Central Nippon Expressway Company Limited
- Map of Nexco System territories. Central Nippon is shown in orange.
- Native name: 中日本高速道路株式会社
- Romanized name: Naka-nihon Kōsoku-dōro Kabushiki-gaisha
- Company type: State-owned KK
- Industry: Expressway management
- Predecessor: Japan Highway Public Corporation
- Founded: October 1, 2005; 20 years ago
- Headquarters: Nagoya, Japan
- Areas served: Tōkai and Hokuriku regions
- Key people: Yoshihito Miyaike (President and CEO)
- Owner: Government of Japan
- Number of employees: 9,804 (2019)
- Parent: Japan Expressway Holding and Debt Repayment Agency (Ministry of Land, Infrastructure, Transport and Tourism)
- Website: www.c-nexco.co.jp

= Central Nippon Expressway Company =

Japanese road maintenance company

The Central Nippon Expressway Company Limited (中日本高速道路株式会社, Naka-nihon Kōsoku-dōro Kabushiki-gaisha), abbreviated as NEXCO Central (NEXCO中日本, NEXCO Naka-Nihon), is one of the main operators of expressways and toll roads in Japan. It is headquartered in Nagoya, Aichi Prefecture.

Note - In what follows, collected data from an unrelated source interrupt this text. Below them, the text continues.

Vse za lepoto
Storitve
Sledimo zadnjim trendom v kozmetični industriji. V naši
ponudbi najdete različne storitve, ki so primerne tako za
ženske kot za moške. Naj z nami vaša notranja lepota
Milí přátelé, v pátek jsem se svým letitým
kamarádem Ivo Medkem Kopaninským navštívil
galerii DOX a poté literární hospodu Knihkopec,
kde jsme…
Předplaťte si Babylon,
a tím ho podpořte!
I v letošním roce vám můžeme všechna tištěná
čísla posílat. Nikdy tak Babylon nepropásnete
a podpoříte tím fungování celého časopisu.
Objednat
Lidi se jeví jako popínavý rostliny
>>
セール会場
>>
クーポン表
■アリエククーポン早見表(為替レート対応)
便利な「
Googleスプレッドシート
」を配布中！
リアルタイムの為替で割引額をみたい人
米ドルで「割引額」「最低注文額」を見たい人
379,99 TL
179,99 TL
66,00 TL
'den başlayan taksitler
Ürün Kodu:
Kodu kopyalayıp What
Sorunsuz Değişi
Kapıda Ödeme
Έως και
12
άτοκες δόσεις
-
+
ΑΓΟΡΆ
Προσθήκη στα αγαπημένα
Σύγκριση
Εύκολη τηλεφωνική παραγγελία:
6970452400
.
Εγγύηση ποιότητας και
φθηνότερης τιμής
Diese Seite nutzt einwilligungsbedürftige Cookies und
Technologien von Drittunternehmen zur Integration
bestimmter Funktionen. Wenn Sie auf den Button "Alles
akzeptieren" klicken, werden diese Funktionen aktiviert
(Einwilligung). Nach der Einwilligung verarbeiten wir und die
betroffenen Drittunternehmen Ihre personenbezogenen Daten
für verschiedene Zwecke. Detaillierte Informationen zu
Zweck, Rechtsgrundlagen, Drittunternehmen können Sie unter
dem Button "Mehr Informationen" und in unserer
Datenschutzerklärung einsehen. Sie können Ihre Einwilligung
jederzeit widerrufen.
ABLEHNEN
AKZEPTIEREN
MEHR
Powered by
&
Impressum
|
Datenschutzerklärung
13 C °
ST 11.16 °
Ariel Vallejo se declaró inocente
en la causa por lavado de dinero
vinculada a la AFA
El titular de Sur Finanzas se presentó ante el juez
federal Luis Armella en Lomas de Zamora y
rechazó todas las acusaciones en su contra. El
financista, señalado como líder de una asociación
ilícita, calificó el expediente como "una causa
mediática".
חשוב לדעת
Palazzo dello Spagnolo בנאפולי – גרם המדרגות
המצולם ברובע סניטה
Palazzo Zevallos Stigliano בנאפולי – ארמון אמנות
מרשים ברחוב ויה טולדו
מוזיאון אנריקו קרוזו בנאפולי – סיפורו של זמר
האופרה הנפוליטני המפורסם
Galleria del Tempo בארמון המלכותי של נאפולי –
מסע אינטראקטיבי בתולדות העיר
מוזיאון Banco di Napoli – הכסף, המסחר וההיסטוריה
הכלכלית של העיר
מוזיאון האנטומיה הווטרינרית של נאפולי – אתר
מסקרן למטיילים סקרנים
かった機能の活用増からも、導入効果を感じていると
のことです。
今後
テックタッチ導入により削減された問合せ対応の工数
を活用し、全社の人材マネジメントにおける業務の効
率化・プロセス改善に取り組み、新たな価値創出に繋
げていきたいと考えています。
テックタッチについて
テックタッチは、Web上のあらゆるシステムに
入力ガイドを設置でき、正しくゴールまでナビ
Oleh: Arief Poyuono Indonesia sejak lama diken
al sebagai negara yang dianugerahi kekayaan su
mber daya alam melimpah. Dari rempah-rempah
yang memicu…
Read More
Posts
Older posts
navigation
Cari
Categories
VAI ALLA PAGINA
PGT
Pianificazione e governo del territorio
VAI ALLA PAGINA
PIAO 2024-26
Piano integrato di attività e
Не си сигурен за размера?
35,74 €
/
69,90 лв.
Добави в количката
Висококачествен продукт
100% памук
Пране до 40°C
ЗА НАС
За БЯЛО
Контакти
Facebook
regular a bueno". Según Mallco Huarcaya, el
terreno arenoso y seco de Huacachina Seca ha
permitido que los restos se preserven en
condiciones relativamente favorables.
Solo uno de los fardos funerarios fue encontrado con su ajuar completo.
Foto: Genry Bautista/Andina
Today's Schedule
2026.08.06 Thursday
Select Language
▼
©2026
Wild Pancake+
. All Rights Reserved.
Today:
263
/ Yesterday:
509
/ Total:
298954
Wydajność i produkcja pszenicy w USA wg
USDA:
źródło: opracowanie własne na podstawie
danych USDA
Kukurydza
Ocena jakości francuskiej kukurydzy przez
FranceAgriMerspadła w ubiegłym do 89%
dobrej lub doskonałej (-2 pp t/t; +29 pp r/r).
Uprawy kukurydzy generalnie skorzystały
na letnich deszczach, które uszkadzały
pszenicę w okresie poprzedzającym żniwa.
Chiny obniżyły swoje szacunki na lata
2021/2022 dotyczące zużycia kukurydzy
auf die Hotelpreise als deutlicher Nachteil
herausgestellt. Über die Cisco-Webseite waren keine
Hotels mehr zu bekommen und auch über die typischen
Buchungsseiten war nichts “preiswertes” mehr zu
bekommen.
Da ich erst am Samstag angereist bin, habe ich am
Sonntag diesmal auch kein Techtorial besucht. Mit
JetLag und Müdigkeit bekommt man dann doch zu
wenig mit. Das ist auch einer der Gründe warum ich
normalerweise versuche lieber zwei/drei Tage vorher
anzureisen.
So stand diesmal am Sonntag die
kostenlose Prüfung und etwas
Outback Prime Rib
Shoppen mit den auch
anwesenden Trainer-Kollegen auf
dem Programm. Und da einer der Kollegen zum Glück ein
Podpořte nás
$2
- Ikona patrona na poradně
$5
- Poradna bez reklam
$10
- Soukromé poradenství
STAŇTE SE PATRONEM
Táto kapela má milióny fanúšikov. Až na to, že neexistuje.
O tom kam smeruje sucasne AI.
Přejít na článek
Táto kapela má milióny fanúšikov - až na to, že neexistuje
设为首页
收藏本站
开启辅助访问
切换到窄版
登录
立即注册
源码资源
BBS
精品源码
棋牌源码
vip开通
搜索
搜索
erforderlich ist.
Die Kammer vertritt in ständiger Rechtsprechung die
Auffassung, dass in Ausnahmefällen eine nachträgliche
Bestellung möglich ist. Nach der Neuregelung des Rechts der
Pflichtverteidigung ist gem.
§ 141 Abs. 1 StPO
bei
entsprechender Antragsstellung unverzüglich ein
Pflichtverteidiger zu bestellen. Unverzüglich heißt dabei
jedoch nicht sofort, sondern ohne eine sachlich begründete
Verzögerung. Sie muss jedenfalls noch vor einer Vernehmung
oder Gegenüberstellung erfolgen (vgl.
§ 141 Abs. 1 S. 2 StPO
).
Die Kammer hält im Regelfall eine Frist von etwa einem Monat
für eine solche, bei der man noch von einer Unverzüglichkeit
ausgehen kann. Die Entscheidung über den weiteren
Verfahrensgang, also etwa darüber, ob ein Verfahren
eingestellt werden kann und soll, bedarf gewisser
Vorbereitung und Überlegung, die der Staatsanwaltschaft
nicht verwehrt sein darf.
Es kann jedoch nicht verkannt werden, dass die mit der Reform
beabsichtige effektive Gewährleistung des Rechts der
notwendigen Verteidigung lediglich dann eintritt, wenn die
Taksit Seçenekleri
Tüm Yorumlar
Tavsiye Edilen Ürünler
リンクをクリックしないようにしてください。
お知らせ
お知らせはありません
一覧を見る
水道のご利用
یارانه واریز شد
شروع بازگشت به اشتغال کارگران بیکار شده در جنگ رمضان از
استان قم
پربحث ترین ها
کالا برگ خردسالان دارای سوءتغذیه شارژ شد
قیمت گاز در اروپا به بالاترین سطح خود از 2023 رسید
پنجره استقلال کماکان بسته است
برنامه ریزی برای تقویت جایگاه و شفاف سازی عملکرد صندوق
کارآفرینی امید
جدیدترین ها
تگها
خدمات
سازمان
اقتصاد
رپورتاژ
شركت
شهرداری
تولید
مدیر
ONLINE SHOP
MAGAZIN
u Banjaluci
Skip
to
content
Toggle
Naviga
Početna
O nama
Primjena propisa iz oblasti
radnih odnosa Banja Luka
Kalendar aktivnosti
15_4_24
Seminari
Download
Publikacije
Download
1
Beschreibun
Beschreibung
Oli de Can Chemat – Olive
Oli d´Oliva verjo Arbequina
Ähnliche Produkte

The company was established on October 1, 2005 as a result of the privatization of Japan Highway Public Corporation. The company manages roadways mainly in the Tōkai and Hokuriku regions. Roadways in other regions of Japan are managed by East Nippon Expressway Company and West Nippon Expressway Company.